Si ce détournement a suscité l'indignation du public sur les réseaux sociaux, il est devenu courant non seulement au sein de l'organisme de radiodiffusion de l'Iran – qui contrôle toutes les chaînes de télévision et les stations de radio publiques – mais aussi parmi les hauts responsables et les instances du régime. Aucun porte-parole ni organisme affilié à Téhéran n'a réagi ni pris de mesures correctives à la suite de ce dernier scandale.

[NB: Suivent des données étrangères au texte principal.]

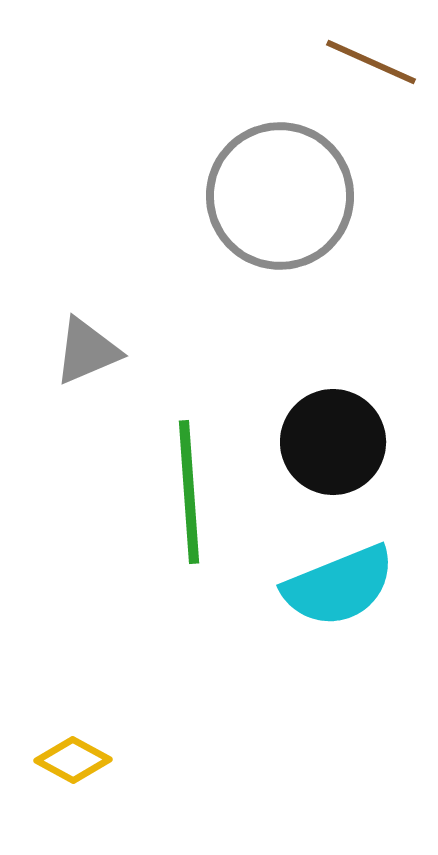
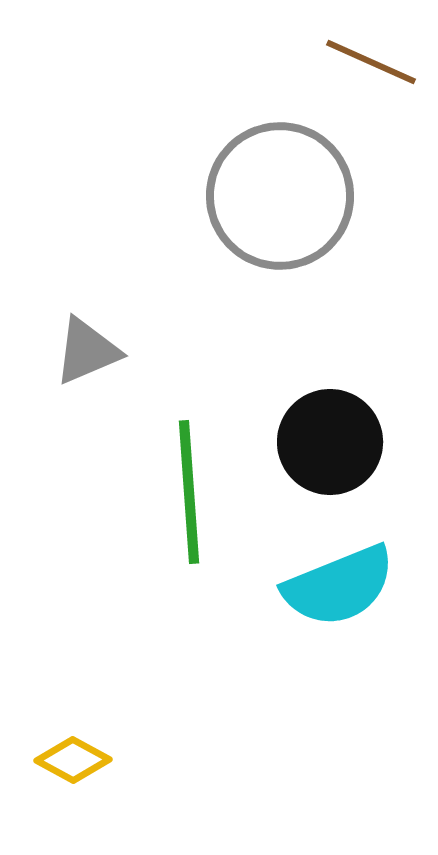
black circle: moved 3 px left
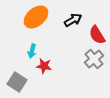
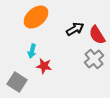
black arrow: moved 2 px right, 9 px down
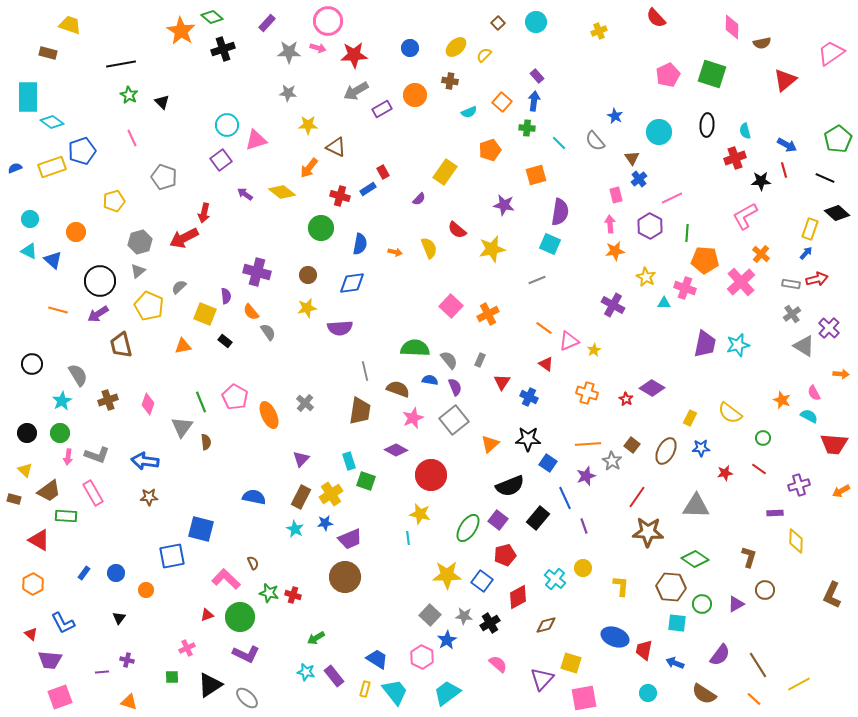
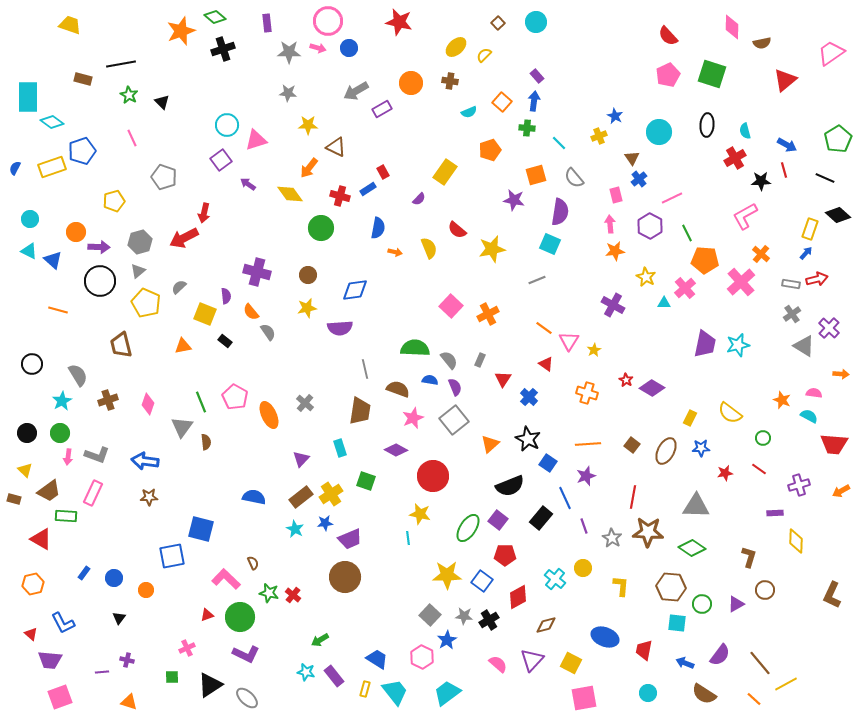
green diamond at (212, 17): moved 3 px right
red semicircle at (656, 18): moved 12 px right, 18 px down
purple rectangle at (267, 23): rotated 48 degrees counterclockwise
orange star at (181, 31): rotated 20 degrees clockwise
yellow cross at (599, 31): moved 105 px down
blue circle at (410, 48): moved 61 px left
brown rectangle at (48, 53): moved 35 px right, 26 px down
red star at (354, 55): moved 45 px right, 33 px up; rotated 16 degrees clockwise
orange circle at (415, 95): moved 4 px left, 12 px up
gray semicircle at (595, 141): moved 21 px left, 37 px down
red cross at (735, 158): rotated 10 degrees counterclockwise
blue semicircle at (15, 168): rotated 40 degrees counterclockwise
yellow diamond at (282, 192): moved 8 px right, 2 px down; rotated 16 degrees clockwise
purple arrow at (245, 194): moved 3 px right, 10 px up
purple star at (504, 205): moved 10 px right, 5 px up
black diamond at (837, 213): moved 1 px right, 2 px down
green line at (687, 233): rotated 30 degrees counterclockwise
blue semicircle at (360, 244): moved 18 px right, 16 px up
blue diamond at (352, 283): moved 3 px right, 7 px down
pink cross at (685, 288): rotated 30 degrees clockwise
yellow pentagon at (149, 306): moved 3 px left, 3 px up
purple arrow at (98, 314): moved 1 px right, 67 px up; rotated 145 degrees counterclockwise
pink triangle at (569, 341): rotated 35 degrees counterclockwise
gray line at (365, 371): moved 2 px up
red triangle at (502, 382): moved 1 px right, 3 px up
pink semicircle at (814, 393): rotated 126 degrees clockwise
blue cross at (529, 397): rotated 18 degrees clockwise
red star at (626, 399): moved 19 px up
black star at (528, 439): rotated 25 degrees clockwise
cyan rectangle at (349, 461): moved 9 px left, 13 px up
gray star at (612, 461): moved 77 px down
red circle at (431, 475): moved 2 px right, 1 px down
pink rectangle at (93, 493): rotated 55 degrees clockwise
brown rectangle at (301, 497): rotated 25 degrees clockwise
red line at (637, 497): moved 4 px left; rotated 25 degrees counterclockwise
black rectangle at (538, 518): moved 3 px right
red triangle at (39, 540): moved 2 px right, 1 px up
red pentagon at (505, 555): rotated 15 degrees clockwise
green diamond at (695, 559): moved 3 px left, 11 px up
blue circle at (116, 573): moved 2 px left, 5 px down
orange hexagon at (33, 584): rotated 15 degrees clockwise
red cross at (293, 595): rotated 21 degrees clockwise
black cross at (490, 623): moved 1 px left, 3 px up
blue ellipse at (615, 637): moved 10 px left
green arrow at (316, 638): moved 4 px right, 2 px down
yellow square at (571, 663): rotated 10 degrees clockwise
blue arrow at (675, 663): moved 10 px right
brown line at (758, 665): moved 2 px right, 2 px up; rotated 8 degrees counterclockwise
purple triangle at (542, 679): moved 10 px left, 19 px up
yellow line at (799, 684): moved 13 px left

Cas similaire, une chaîne de télévision publique iranienne a récemment interviewé un invité qu'elle a présenté comme un expert indien. Elle a ensuite prétendu qu'il s'exprimait en anglais et a proposé une «traduction» doublée en farsi. Toutefois, en raison d'un problème technique de son survenu pendant l'entrevue, il s'est avéré que l'invité parlait parfaitement le farsi. La chaîne a donc essayé de faire croire aux téléspectateurs qu'il s'agissait d'un expert étranger objectif et anglophone afin de rendre ses propos plus crédibles.
Dans le même ordre d'idées toujours, en 2020, la chaîne publique Khabar a présenté le musicien rock britannique Roger Waters comme «analyste politique», en diffusant simultanément les commentaires dans lesquels il avait critiqué le président élu de l'époque, Joe Biden.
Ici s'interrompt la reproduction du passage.